Instead of offering a comforting word to the thousands of persons, including old age pensioners, who stand to lose thousands of dollars in life investments, he instead focused on the judicial managers who he informed had been paid “dizzying millions”.

In typical Caribbean authoritarian style, he boasted of having a list of all those who invested in CLICO’s Executive Flexible Premium Annuities, which according to his legal advice “was not a traditional insurance product”.

While denying the public’s lack of confidence in the Government’s self-appointed oversight committee as a reflection of Government itself, he conveniently sought to demonize investors whose trust in the existing regulatory institutions had indeed informed their investment decisions in the first place.

When taken in the context of a recent CADRES poll, which showed his leadership ratings slipping to new lows, and his party’s popularity ratings as slipping by 11 per cent since the last general election, Prime Minister Stuart’s recent comments offer a moment for deeper analysis.

Stuart’s main challenge is his inability to convey genuine human empathy and identification with his public. He uses language to score points rather than to convey feeling. Hence his favourite weapon is silence since it is the most effective tool for simultaneously achieving these twin goals. He is a lawyer always and a human less frequently.

A classic example of Stuart’s lawyering was seen where the Member for St George North accused the Government of avoiding a debate on the Estimates, by allowing the Opposition to speak without responses.

Stuart denied the claim and noted that the appropriate time for an economic policy debate was when the Government presented its Financial and Economic Policy resolution to Parliament, in keeping with former Prime Minister Owen Arthur’s practice of separating the Estimates debate from the Economic Policy debate.

What might have been forgotten was that on the last occasion in December 2014, no debate was held, since the Minister of Finance presented a Ministerial Statement, rather than a resolution to Parliament. Silence wins again.

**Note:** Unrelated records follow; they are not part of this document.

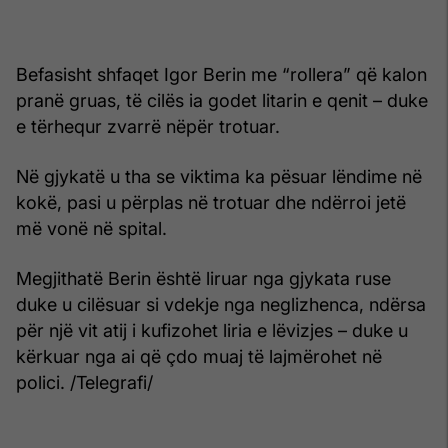
Befasisht shfaqet Igor Berin me “rollera” që kalon
pranë gruas, të cilës ia godet litarin e qenit – duke
e tërhequr zvarrë nëpër trotuar.
Në gjykatë u tha se viktima ka pësuar lëndime në
kokë, pasi u përplas në trotuar dhe ndërroi jetë
më vonë në spital.
Megjithatë Berin është liruar nga gjykata ruse
duke u cilësuar si vdekje nga neglizhenca, ndërsa
për një vit atij i kufizohet liria e lëvizjes – duke u
kërkuar nga ai që çdo muaj të lajmërohet në
polici. /Telegrafi/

In a context of a failing economic environment, there is a lot to suggest that the Prime Minister is merely enjoying “power for its one sake”. Unless there is a miraculous shift in the economic fortunes of Barbados which can provide the Prime Minister with real material responses to the challenges which his country faces, then Barbados can expect the Prime Minister’s style to continue to oscillate between “silent speech” and cold sophistry.